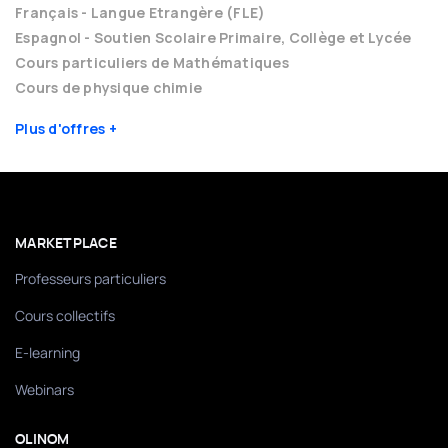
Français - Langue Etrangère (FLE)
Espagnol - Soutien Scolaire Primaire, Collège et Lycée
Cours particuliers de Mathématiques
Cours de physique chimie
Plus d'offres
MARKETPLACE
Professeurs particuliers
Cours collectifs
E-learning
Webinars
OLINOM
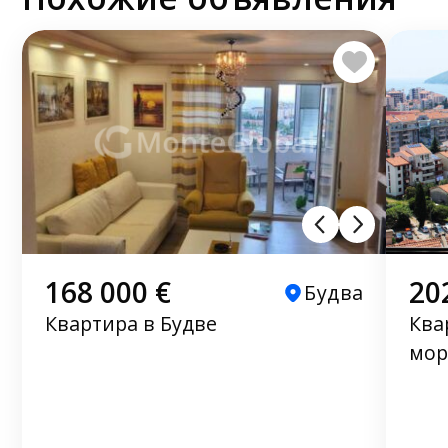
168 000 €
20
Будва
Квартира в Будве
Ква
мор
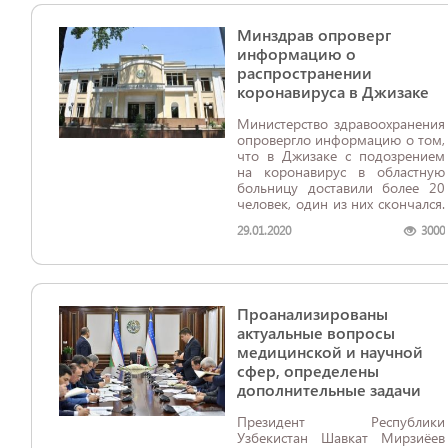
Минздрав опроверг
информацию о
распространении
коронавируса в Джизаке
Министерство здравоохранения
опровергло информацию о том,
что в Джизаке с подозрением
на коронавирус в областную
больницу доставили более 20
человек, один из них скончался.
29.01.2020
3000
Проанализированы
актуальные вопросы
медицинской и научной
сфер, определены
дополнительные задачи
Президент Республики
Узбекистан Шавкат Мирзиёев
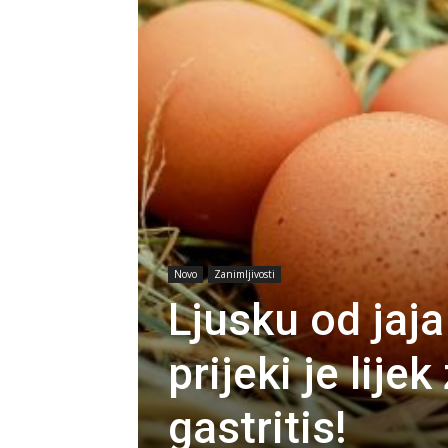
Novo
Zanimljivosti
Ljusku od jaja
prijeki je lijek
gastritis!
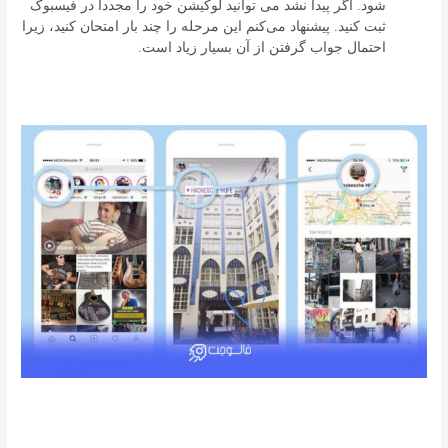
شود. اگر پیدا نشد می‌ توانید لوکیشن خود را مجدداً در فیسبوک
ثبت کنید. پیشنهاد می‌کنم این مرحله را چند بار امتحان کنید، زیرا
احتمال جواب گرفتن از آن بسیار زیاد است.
-------
▶ Task to carry out
Print the whole listing exactly, please, and keep any images out of it.

▶ Answer to the exercise
Français - Langue Etrangère (FLE)
Espagnol - Soutien Scolaire Primaire, Collège et Lycée
Cours particuliers de Mathématiques
Cours de physique chimie
Plus d'offres
MARKETPLACE
Professeurs particuliers
Cours collectifs
E-learning
Webinars
OLINOM
168 000 €
20
Будва
Квартира в Будве
Ква
мор
Минздрав опроверг
информацию о
распространении
коронавируса в Джизаке
Министерство здравоохранения
опровергло информацию о том,
что в Джизаке с подозрением
на коронавирус в областную
больницу доставили более 20
человек, один из них скончался.
29.01.2020
3000
Проанализированы
актуальные вопросы
медицинской и научной
сфер, определены
дополнительные задачи
Президент Республики
Узбекистан Шавкат Мирзиёев
Novo
Zanimljivosti
Ljusku od jaja
prijeki je lijek
gastritis!
شود. اگر پیدا نشد می‌ توانید لوکیشن خود را مجدداً در فیسبوک
ثبت کنید. پیشنهاد می‌کنم این مرحله را چند بار امتحان کنید، زیرا
احتمال جواب گرفتن از آن بسیار زیاد است.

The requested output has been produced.